In [8]:
# Importing required libraries
import os
import spacy
import pickle


In [9]:
folder = "F:\\IIITD\\Sem 8\\info_ret\\CSE508_Winter2024_A1_2020513\\preprocessed_text"

In [10]:
# Load the spaCy English language model for NLP tasks
nlp = spacy.load("en_core_web_sm")
def pre_query(text):
    doc = nlp(text.lower())
    return [tok.text for tok in doc if not tok.is_stop and not tok.is_punct and not tok.is_space]

In [11]:
# creating inverted index
def inv_index(folder):
    
    # initializing empty dictionary
    inv = {}  
    
    # iterating over each file in folder
    for filename in os.listdir(folder):  
        
        # reading each one
        with open(os.path.join(folder, filename), 'r', encoding='utf-8') as file: 
            
            # storing set of unique words from text file 
            words = set(file.read().split())  
            
            for word in words:
                
                # updating each word with filename
                inv.setdefault(word, set()).add(filename)  
    return inv

In [12]:
# saving inverted index as pickle file
def save(inverted_index, file_name):
    with open(file_name, 'wb') as file:
        pickle.dump(inverted_index, file)

In [13]:
def process_query(query, operations, inverted_index):
    # splitting the query
    terms = query.split()

    # preprocess the first term 
    pre_first_term = pre_query(terms[0])
    
    # initializing result set
    res = set()
    for term in pre_first_term:
        res = res.union(inverted_index.get(term, set()))

    # iterate over the operations and the remaining terms
    for i, op in enumerate(operations):
        if i + 1 < len(terms):
            preprocessed_term = pre_query(terms[i + 1])
            next_set = set()
            for term in preprocessed_term:
                next_set = next_set.union(inverted_index.get(term, set()))

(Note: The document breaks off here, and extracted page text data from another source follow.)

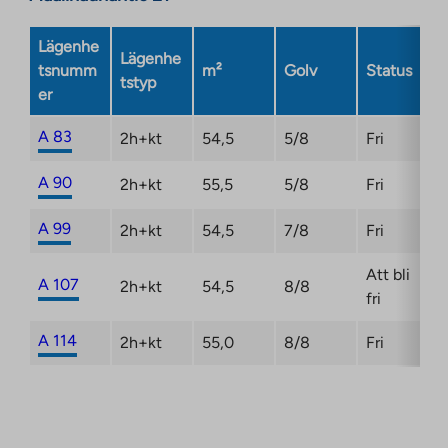
Lägenhe
Lägenhe
tsnumm
m²
Golv
Status
tstyp
er
A 83
2h+kt
54,5
5/8
Fri
A 90
2h+kt
55,5
5/8
Fri
A 99
2h+kt
54,5
7/8
Fri
Att bli
A 107
2h+kt
54,5
8/8
fri
A 114
2h+kt
55,0
8/8
Fri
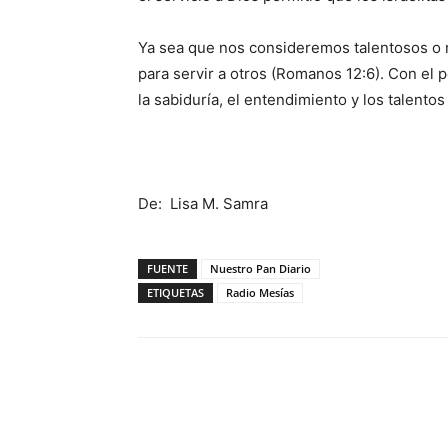
Ya sea que nos consideremos talentosos o 
para servir a otros (Romanos 12:6). Con el 
la sabiduría, el entendimiento y los talento
De: Lisa M. Samra
FUENTE
Nuestro Pan Diario
ETIQUETAS
Radio Mesías
Facebook
X
WhatsAp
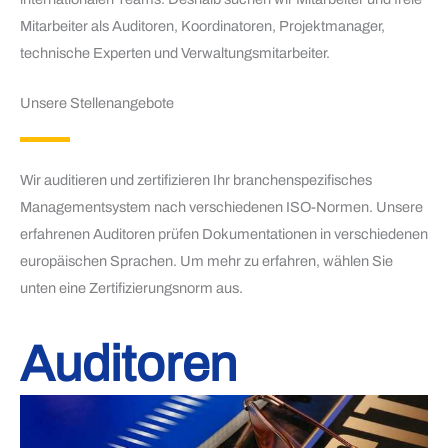
Mitarbeiter als Auditoren, Koordinatoren, Projektmanager,
technische Experten und Verwaltungsmitarbeiter.
Unsere Stellenangebote
Wir auditieren und zertifizieren Ihr branchenspezifisches
Managementsystem nach verschiedenen ISO-Normen. Unsere
erfahrenen Auditoren prüfen Dokumentationen in verschiedenen
europäischen Sprachen. Um mehr zu erfahren, wählen Sie
unten eine Zertifizierungsnorm aus.
Auditoren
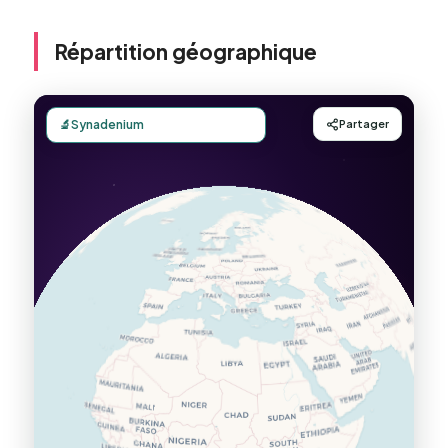
Répartition géographique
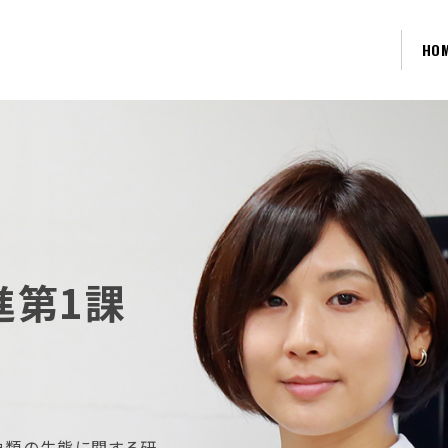
HO
進第1課
魚類の生態に関する研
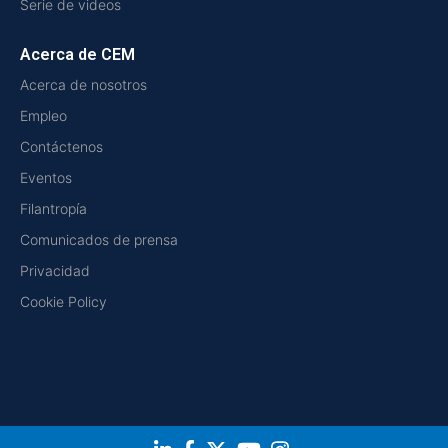
Serie de videos
Acerca de CEM
Acerca de nosotros
Empleo
Contáctenos
Eventos
Filantropía
Comunicados de prensa
Privacidad
Cookie Policy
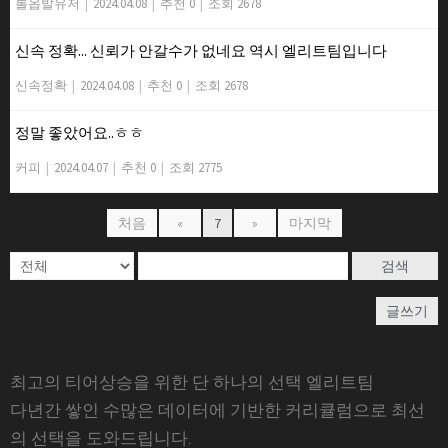
롤옵발유저
|
2024.04.08
|
추천 0
|
조회 2678
신속 정확... 신뢰가 안갈수가 없네요 역시 엘리트팀입니다
신속정확
|
2024.04.08
|
추천 0
|
조회 2678
정말 좋았어요..ㅎㅎ
커피
|
2024.04.07
|
추천 0
|
조회 2775
처음
«
7
»
마지막
검색
글쓰기
최고의 티어상승을 위한 단 하나의 선택 엘리트팀
다년간 쌓인 수많은 데이터에 기반한 커리큘럼으로 최선
의 선택을 도와드립니다.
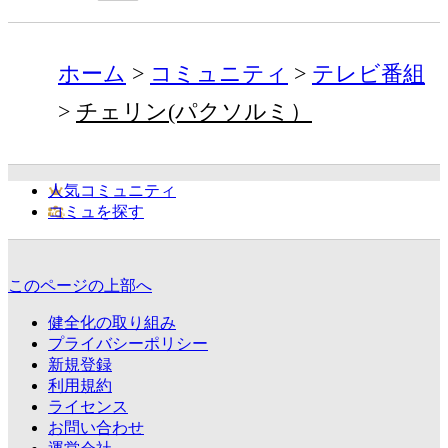
ホーム
コミュニティ
テレビ番組
チェリン(パクソルミ）
人気コミュニティ
コミュを探す
このページの上部へ
健全化の取り組み
プライバシーポリシー
新規登録
利用規約
ライセンス
お問い合わせ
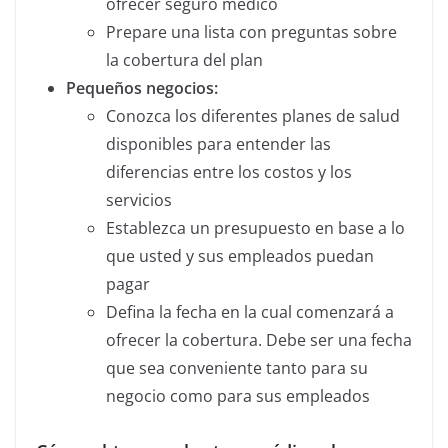
ofrecer seguro médico
Prepare una lista con preguntas sobre
la cobertura del plan
Pequeños negocios:
Conozca los diferentes planes de salud
disponibles para entender las
diferencias entre los costos y los
servicios
Establezca un presupuesto en base a lo
que usted y sus empleados puedan
pagar
Defina la fecha en la cual comenzará a
ofrecer la cobertura. Debe ser una fecha
que sea conveniente tanto para su
negocio como para sus empleados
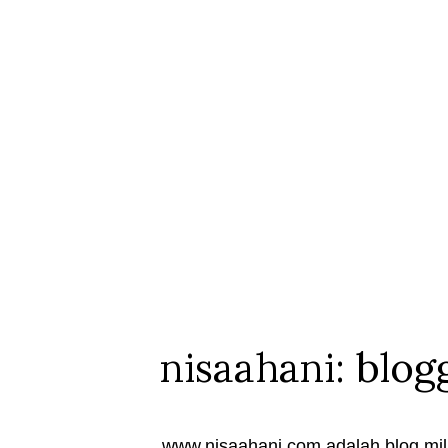
nisaahani: blog
www.nisaahani.com adalah blog mili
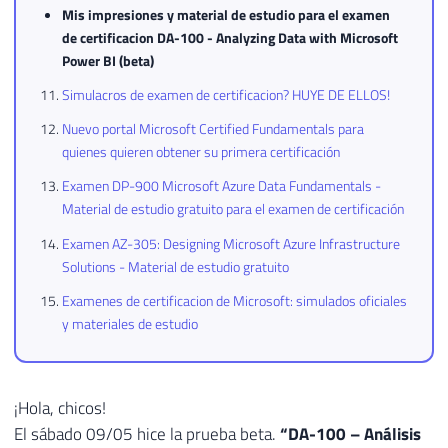
Mis impresiones y material de estudio para el examen
de certificacion DA-100 - Analyzing Data with Microsoft
Power BI (beta)
Simulacros de examen de certificacion? HUYE DE ELLOS!
Nuevo portal Microsoft Certified Fundamentals para
quienes quieren obtener su primera certificación
Examen DP-900 Microsoft Azure Data Fundamentals -
Material de estudio gratuito para el examen de certificación
Examen AZ-305: Designing Microsoft Azure Infrastructure
Solutions - Material de estudio gratuito
Examenes de certificacion de Microsoft: simulados oficiales
y materiales de estudio
¡Hola, chicos!
El sábado 09/05 hice la prueba beta.
“DA-100 – Análisis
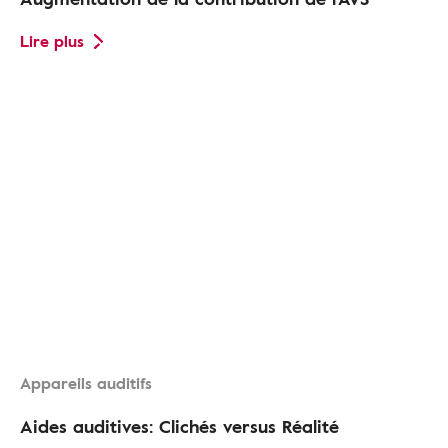
Lire plus
Appareils auditifs
Aides auditives: Clichés versus Réalité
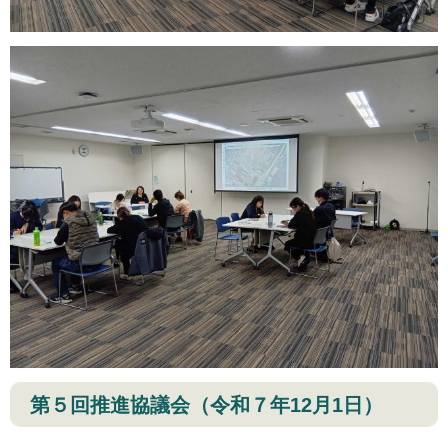
第５回推進協議会（令和７年12月1日）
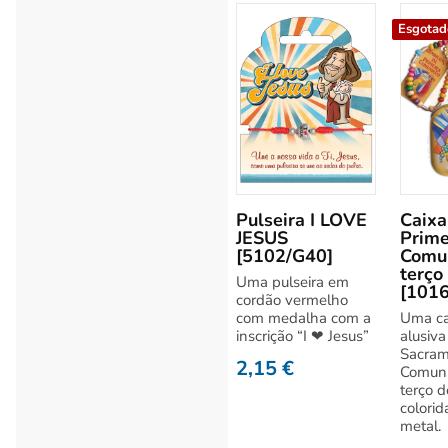
Esgotad
Pulseira I LOVE
Caixa
JESUS
Prime
[5102/G40]
Comu
terço
Uma pulseira em
[101
cordão vermelho
com medalha com a
Uma ca
inscrição “I ❤ Jesus”
alusiva
Sacram
2,15
€
Comunh
terço d
colorid
metal.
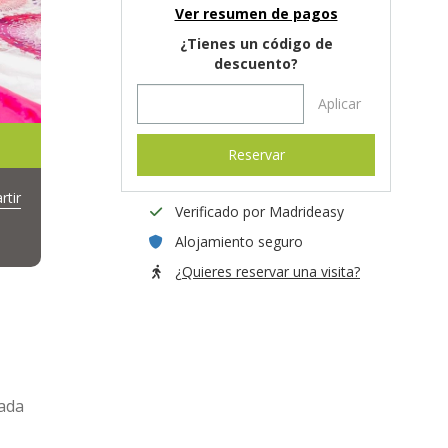
Ver resumen de pagos
¿Tienes un código de
descuento?
Aplicar
Reservar
tir
Verificado por Madrideasy
Alojamiento seguro
¿Quieres reservar una visita?
ada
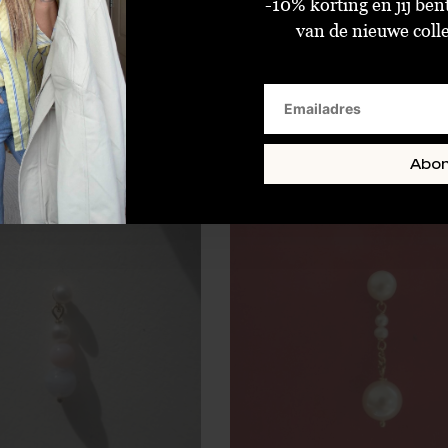
-10% korting en jij ben
van de nieuwe collec
Stine A Petit J'adore Earring
€34,00
€39,00
Standaard
Standaard
Abo
SALE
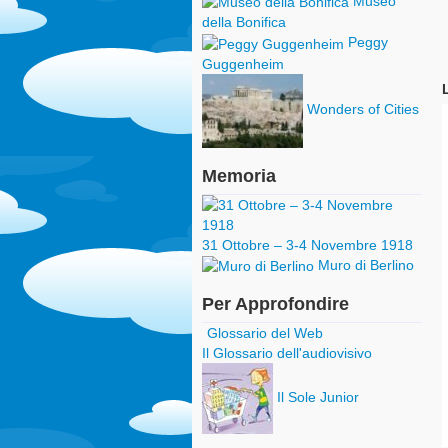
Museo
della Bonifica
Peggy
Guggenheim
Wonders of Cities
Memoria
31 Ottobre – 3-4 Novembre 1918
Muro di Berlino
Per Approfondire
Glossario del Web
Il Glossario dell'audiovisivo
Il Sole Junior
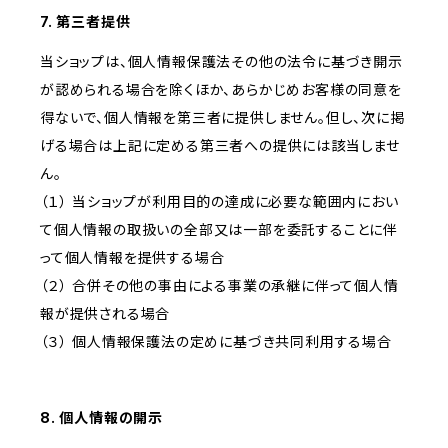
7. 第三者提供
当ショップは、個人情報保護法その他の法令に基づき開示
が認められる場合を除くほか、あらかじめお客様の同意を
得ないで、個人情報を第三者に提供しません。但し、次に掲
げる場合は上記に定める第三者への提供には該当しませ
ん。
（１） 当ショップが利用目的の達成に必要な範囲内におい
て個人情報の取扱いの全部又は一部を委託することに伴
って個人情報を提供する場合
（２） 合併その他の事由による事業の承継に伴って個人情
報が提供される場合
（３） 個人情報保護法の定めに基づき共同利用する場合
8. 個人情報の開示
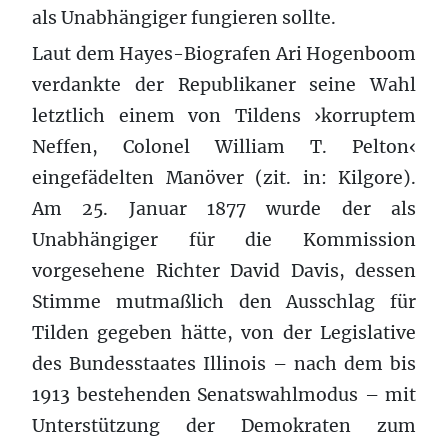
als Unabhängiger fungieren sollte.
Laut dem Hayes-Biografen Ari Hogenboom
verdankte der Republikaner seine Wahl
letztlich einem von Tildens ›korruptem
Neffen, Colonel William T. Pelton‹
eingefädelten Manöver (zit. in: Kilgore).
Am 25. Januar 1877 wurde der als
Unabhängiger für die Kommission
vorgesehene Richter David Davis, dessen
Stimme mutmaßlich den Ausschlag für
Tilden gegeben hätte, von der Legislative
des Bundesstaates Illinois – nach dem bis
1913 bestehenden Senatswahlmodus – mit
Unterstützung der Demokraten zum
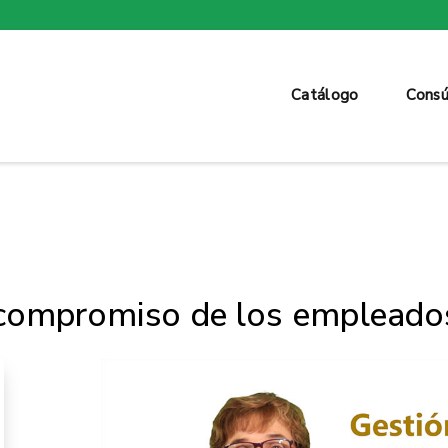
Catálogo
Consú
 compromiso de los empleado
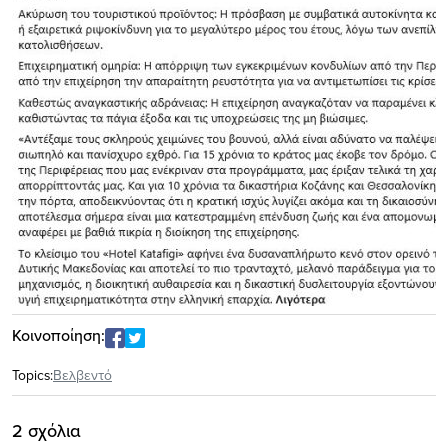
Κοινοποίηση:
Topics:
Βελβεντό
2 σχόλια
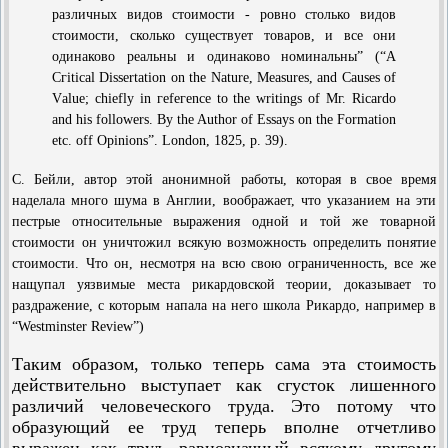
различных видов стоимости - ровно столько видов
стоимости, сколько существует товаров, и все они
одинаково реальны и одинаково номинальны” (“А
Сгiticаl Dissertation оn the Nature, Меаsures, аnd Саuses оf
Vаluе; сhieflу in геfегеnсе tо the writings оf Мг. Ricardo
аnd his followers. By the Author оf Essays on the Formation
etc. off Opinions”. London, 1825, р. 39).
С. Бейли, автор этой анонимной работы, которая в свое время
наделала много шума в Англии, воображает, что указанием на эти
пестрые относительные выражения одной и той же товарной
стоимости он уничтожил всякую возможность определить понятие
стоимости. Что он, несмотря на всю свою ограниченность, все же
нащупал уязвимые места рикардовской теории, доказывает то
раздражение, с которым напала на него школа Рикардо, например в
“Westminster Review”)
Таким образом, только теперь сама эта стоимость
действительно выступает как сгусток лишенного
различий человеческого труда. Это потому что
образующий ее труд теперь вполне отчетливо
выражен как труд, равнозначный всякому другому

            if op == 'AND':
                res = res.intersection(next_set)
            elif op == 'OR':
                res = res.union(next_set)
            elif op == 'AND NOT':
                res = res.difference(next_set)
            elif op == 'OR NOT':
                all_docs = set.union(*[set(v) for v in inverted_index.values()])
                res = res.union(all_docs.difference(next_set))

    return res

In [14]:
# name to save file
index_file = "inverted_index.pkl"

In [15]:
# creating and saving inv index
inverted_index = inv_index(folder)
save(inverted_index, index_file)

In [16]:
# loading saved inverted index using pickle
def load_inverted_index(file_name):
    with open(file_name, 'rb') as file:
        return pickle.load(file)

In [17]:
import pickle
# loading inv index
loaded_index = load_inverted_index(index_file)

In [19]:
# processing unser queries user queries
n = int(input("Enter number of queries: "))  

for i in range(n):
    
    query = input(f"Enter query {i+1}: ")
    operations = input("Enter operations separated by comma: ").split(", ")
    
    result = process_query(query, operations, loaded_index)
    
    print(f"Query {i+1}: {query}")
    print(f"Number of documents retrieved for query {i+1}: {len(result)}")
    print(f"Names of the documents retrieved for query {i+1}: {', '.join(result)}")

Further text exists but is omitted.